Nei balli di gruppo, nelle danze propiziatorie e nelle manifestazioni religiose con accompagnamento di musiche e canti, le guide che avevano compiti di coordinamento usavano tale sonaglio per scandire il tempo e per segnalare la fine delle pause. Anche in tal caso si può tirare in ballo il discorso della onomatopea, in questo senso: il sonaglio veniva agitato sul motivo/ritmo CHA CHA + pausa. Enrique Jorrin adottò l'espressione cha cha cha nel 1951 (dopo averlo precedentemente chiamato 'mambo-rumba'). Egli, per definire in modo univoco una danza che andava assumendo precisi connotati rispetto a danzòn, rumba e mambo, scelse una denominazione che faceva direttamente riferimento alla triplice marcatura della base ritmica da parte dei danzatori. In realtà, Jorrin non aveva inventato niente: era un attento osservatore di ciò che succedeva in pista, oltre ad essere un bravissimo arrangiatore di mambo e danzòn. Mentre, ad una festa (al chiuso?), eseguiva un mambo, notò che alcuni ballerini non effettuavano la pausa sul battito slow, ma continuavano a muovere i piedi in chassè. Magari non erano ballerini provetti, ma semplici improvvisatori. Sta di fatto che eseguivano un movimento significativo dal punto di vista coreico. Tanto è vero che Jorrin ne fu positivamente colpito. Si deve, a tale proposito, solo aggiungere, che all'epoca si ballava per imitazione; per cui è ipotizzabile che quel triplo passo che Jorrin vedeva per la prima volta fosse già largamente usato al di fuori delle conoscenze ufficiali.

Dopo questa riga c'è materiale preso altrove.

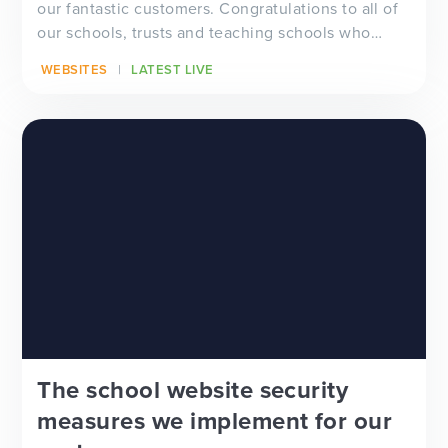
our fantastic customers. Congratulations to all of
our schools, trusts and teaching schools who
hav...
WEBSITES
LATEST LIVE
The school website security
measures we implement for our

Quando si trovò di fronte al problema di trovare un nome, non riuscì a far di meglio che chiamarlo 'mambo_rumba'. Il motivo di questa sua scelta sta nel fatto che egli percepiva non tanto o non ancora un genere autonomo e del tutto originale, ma un miscuglio, sia pure riuscito, di ritmi e sonorità preesistenti nelle danze caraibiche e latino-americane. Jorrin era realmente convinto che la semplice amalgamazione di elementi di rumba e di elementi di mambo non portasse oltre quanto già visto negli ambiti separati di rumba e di mambo, appunto. In realtà, ciò avveniva solo perchè mambo, rumba e danzòn erano danze e generi musicali già consolidati, mentre il cha cha non esisteva autonomamente. Ma Enrique Jorrin era un bravissimo compositore: credette fino in fondo di poter inventare un nuovo ritmo, usando ingredienti familiari e domestici. E lo fece alla perfezione: perchè il cha cha, a partire da lui, è diventato uno dei più famosi generi musicali e dei più grandi balli di tutti i tempi. Col passare degli anni si è arricchito notevolmente il programma di ballo: si sono complicate le figure, fino ad arrivare a tecniche molto raffinate e ad una codificazione che possiamo definire internazionale. Non a caso, in quasi tutto il mondo il testo di Walter Laird  TECHNIQUE OF LATIN DANCING (LAIRD WALTER, Technique of latin dancing, Brighton (England), Bennet Road, edizione italiana 1999) è ormai diventato manuale ufficiale per la maggior parte delle scuole di danza sportiva.